Very well. I shall bring you each a pouch into which an instrument may be placed. No matter the size of the contents, it will fit easily inside a pocket, and when wanted, may be taken out. This will serve only twice per object, so you may not use the pouches more than that number of times. Any attempt to take the pouch apart will result in the destruction of said pouch and its contents, and possibly anything within 10 feet of it.

Meet me at the Green Dragon in Hobbiton just before teatime in four months.
--G.



Thus it was that Thorin Oakenshield and his party were each given a message by the innkeeper of the Green Dragon to leave their luggage in the rooms Gandalf had booked in Thorin’s name, and then to go to a place called Bag End (directions from the innkeeper) up the Hill, where’d they find a sign on the door, to take their instruments, and not to be late.

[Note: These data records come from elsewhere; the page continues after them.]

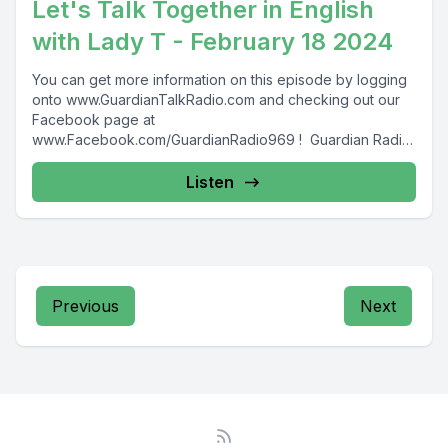
Let's Talk Together in English
with Lady T - February 18 2024
You can get more information on this episode by logging
onto www.GuardianTalkRadio.com and checking out our
Facebook page at
www.Facebook.com/GuardianRadio969 ! Guardian Radio
providing...
Listen
Previous
Next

Each Dwarf made sure that he had put on his best detachable party hood when he freshened up, that his instrument (two clarinets, two fiddles, two viols, three flutes, a horn, Thorin’s harp in its green bag, and Bombur’s drum) was either in tune or polished, before he set out.

And as Bilbo would later record in his book, after the tea that stretched beyond High Tea into supper and the washing-up that so alarmed him, the Dwarves adjourned to his parlor:

It was a beautiful golden harp, and when Thorin struck it, the music began all at once, so sudden and sweet that Bilbo forgot everything else, and was swept away into dark lands under strange moons, far over the Water and very far from his hobbit-hole under The Hill.

The dark came into the room from the little window that opened in the side of The Hill; the firelight flickered – it was April – and still they played on, while the shadow of Gandalf’s beard wagged against the wall.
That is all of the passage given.